→ PROBLEM TO SOLVE: Only one stretch of the data below should be repeated: the lines from the line containing "di cookie sono" through the line containing "Cosa sapere prima di", inclusive, exactly as they are.

→ RECORDS PROVIDED:
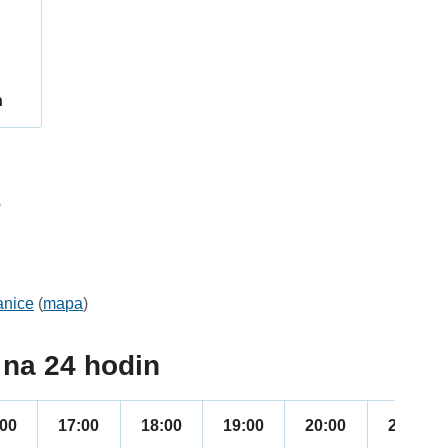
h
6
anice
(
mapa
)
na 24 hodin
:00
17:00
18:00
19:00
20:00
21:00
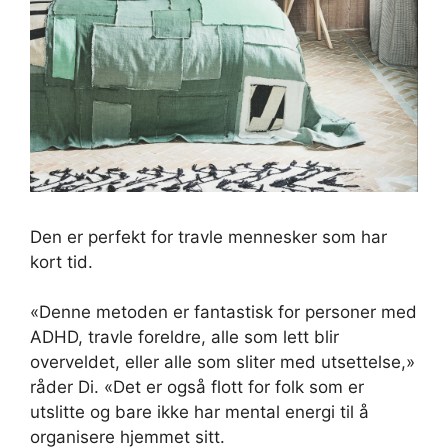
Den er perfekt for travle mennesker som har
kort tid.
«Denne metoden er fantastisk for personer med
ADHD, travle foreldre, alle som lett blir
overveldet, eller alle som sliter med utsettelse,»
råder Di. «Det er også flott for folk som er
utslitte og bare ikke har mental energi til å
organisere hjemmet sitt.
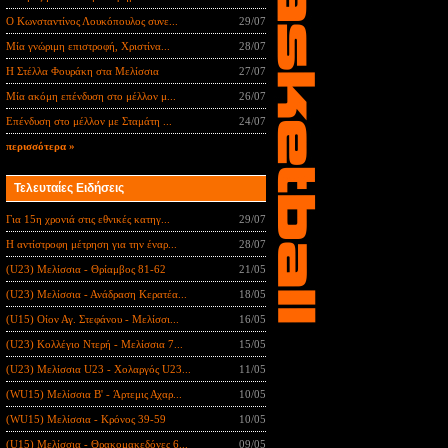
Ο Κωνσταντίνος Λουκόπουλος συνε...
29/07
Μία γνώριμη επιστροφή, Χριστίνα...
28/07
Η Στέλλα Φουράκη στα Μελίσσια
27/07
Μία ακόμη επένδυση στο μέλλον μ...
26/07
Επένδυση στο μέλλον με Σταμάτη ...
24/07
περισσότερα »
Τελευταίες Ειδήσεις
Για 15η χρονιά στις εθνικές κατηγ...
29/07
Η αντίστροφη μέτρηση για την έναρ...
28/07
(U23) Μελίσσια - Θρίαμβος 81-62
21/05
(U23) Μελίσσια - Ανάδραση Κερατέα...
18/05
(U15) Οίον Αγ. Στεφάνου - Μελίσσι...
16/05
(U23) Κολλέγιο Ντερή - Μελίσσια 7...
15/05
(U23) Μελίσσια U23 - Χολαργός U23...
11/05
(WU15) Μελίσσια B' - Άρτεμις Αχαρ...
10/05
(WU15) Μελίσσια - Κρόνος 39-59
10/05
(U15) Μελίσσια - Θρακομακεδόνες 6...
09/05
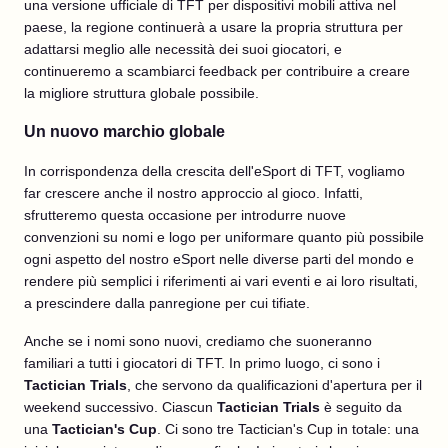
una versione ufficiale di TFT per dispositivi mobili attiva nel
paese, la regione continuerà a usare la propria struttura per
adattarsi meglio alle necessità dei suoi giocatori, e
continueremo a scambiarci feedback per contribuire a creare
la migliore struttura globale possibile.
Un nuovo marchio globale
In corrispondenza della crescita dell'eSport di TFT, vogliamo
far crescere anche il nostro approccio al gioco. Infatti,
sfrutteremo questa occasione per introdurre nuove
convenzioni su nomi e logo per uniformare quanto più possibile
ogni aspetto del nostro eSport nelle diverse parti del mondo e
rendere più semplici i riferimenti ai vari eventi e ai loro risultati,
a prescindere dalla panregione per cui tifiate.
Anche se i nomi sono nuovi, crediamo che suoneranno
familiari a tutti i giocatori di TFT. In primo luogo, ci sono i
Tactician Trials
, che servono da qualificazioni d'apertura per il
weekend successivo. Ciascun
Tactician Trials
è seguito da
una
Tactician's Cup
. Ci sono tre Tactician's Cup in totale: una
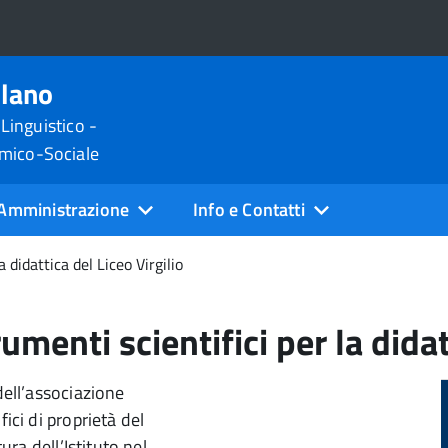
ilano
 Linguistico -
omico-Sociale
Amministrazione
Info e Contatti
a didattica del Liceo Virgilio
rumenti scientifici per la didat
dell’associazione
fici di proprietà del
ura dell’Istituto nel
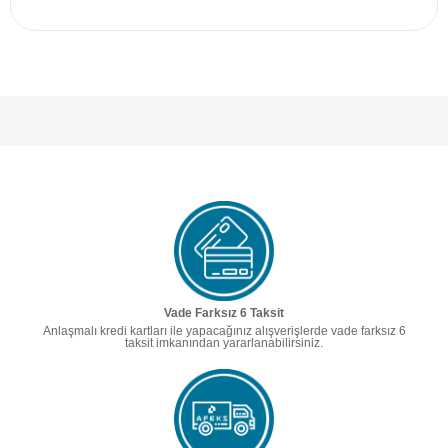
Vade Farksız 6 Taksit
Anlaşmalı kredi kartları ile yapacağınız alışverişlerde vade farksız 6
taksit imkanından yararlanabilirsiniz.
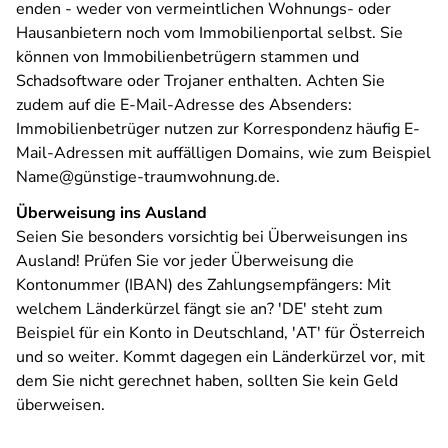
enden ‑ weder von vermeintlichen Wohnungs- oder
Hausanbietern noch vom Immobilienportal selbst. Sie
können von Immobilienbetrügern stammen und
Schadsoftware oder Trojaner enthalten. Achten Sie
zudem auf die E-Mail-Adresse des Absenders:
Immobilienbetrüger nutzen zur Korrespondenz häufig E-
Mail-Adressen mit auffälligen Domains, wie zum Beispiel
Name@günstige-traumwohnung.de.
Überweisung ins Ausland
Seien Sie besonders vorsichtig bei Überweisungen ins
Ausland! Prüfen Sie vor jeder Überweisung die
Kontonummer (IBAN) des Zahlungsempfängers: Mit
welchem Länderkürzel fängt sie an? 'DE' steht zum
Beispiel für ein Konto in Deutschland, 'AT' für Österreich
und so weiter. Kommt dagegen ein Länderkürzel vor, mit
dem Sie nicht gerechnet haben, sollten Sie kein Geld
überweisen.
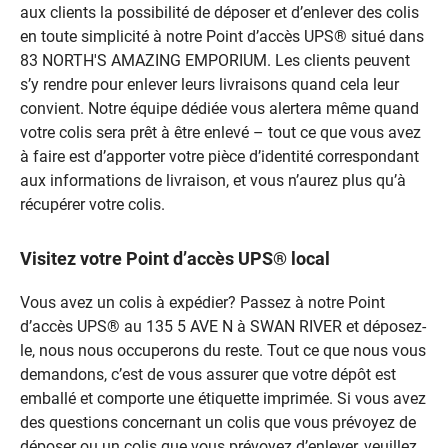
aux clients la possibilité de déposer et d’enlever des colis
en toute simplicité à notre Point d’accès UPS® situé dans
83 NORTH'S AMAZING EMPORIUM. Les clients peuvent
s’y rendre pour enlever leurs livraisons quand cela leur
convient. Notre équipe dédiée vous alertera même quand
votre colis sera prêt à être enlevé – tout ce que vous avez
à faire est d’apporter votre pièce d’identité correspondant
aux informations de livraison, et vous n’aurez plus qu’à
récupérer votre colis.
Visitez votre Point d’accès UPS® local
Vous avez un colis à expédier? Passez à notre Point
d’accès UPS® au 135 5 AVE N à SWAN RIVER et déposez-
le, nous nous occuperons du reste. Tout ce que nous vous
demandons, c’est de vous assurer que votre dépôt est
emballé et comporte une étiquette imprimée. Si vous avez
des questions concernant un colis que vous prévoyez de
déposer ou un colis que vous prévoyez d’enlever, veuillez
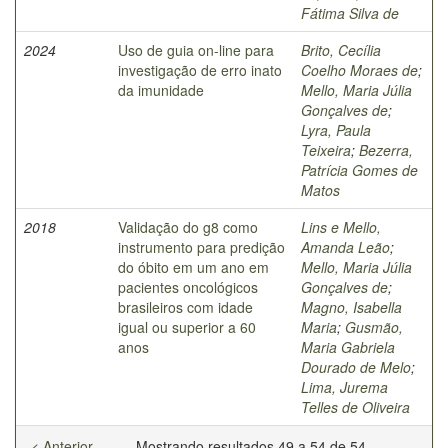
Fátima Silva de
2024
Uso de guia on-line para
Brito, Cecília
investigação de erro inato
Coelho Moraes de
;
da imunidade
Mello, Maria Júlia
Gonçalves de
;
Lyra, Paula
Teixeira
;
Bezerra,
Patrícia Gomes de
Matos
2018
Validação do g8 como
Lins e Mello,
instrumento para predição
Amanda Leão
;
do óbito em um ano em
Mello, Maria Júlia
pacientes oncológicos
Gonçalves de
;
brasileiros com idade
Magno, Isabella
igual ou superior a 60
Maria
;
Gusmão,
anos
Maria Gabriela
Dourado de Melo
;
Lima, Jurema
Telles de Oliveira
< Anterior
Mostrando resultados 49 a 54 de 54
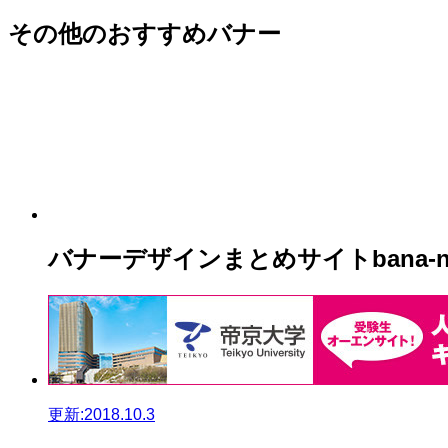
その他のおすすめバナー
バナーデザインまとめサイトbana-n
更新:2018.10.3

--

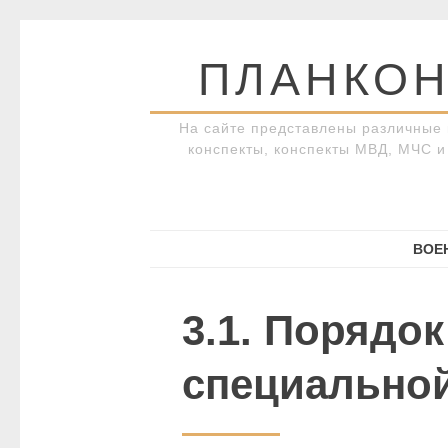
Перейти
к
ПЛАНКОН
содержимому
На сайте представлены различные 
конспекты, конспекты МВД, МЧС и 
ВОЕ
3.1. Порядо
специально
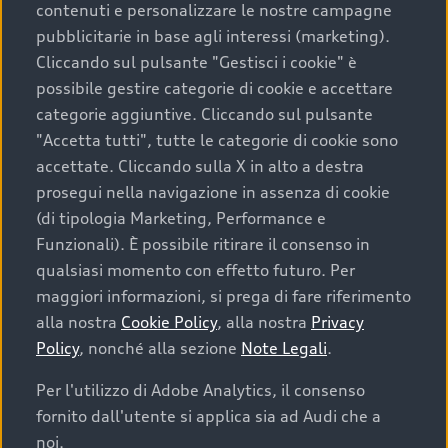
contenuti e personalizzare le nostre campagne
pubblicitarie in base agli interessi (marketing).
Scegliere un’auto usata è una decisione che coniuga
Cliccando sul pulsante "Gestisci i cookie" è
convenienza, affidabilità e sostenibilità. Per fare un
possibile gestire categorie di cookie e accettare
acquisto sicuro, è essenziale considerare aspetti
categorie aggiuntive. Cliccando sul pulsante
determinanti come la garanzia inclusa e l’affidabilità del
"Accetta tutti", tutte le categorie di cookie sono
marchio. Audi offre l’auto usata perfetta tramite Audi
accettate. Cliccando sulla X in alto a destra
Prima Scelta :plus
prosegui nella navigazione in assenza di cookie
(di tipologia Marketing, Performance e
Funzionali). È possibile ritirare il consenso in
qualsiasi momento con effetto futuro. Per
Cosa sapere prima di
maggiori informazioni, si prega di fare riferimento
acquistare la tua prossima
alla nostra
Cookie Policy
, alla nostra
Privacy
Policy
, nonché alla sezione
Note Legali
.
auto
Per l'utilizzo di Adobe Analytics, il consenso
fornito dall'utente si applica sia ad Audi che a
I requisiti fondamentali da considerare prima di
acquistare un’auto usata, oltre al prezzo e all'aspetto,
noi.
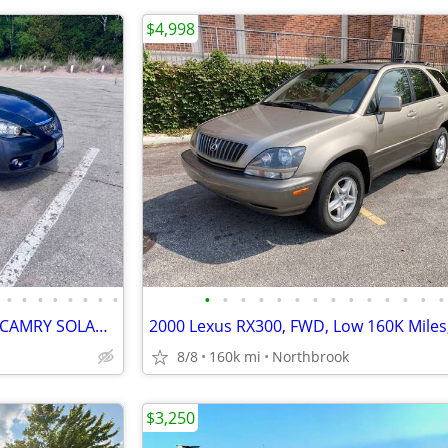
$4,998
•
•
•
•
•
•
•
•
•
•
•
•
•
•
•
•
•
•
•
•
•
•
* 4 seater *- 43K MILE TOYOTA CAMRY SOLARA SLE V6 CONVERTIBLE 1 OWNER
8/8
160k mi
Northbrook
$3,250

→ WRITTEN ANSWER:
"Accetta tutti", tutte le categorie di cookie sono
marchio. Audi offre l’auto usata perfetta tramite Audi
accettate. Cliccando sulla X in alto a destra
Prima Scelta :plus
prosegui nella navigazione in assenza di cookie
(di tipologia Marketing, Performance e
Funzionali). È possibile ritirare il consenso in
qualsiasi momento con effetto futuro. Per
Cosa sapere prima di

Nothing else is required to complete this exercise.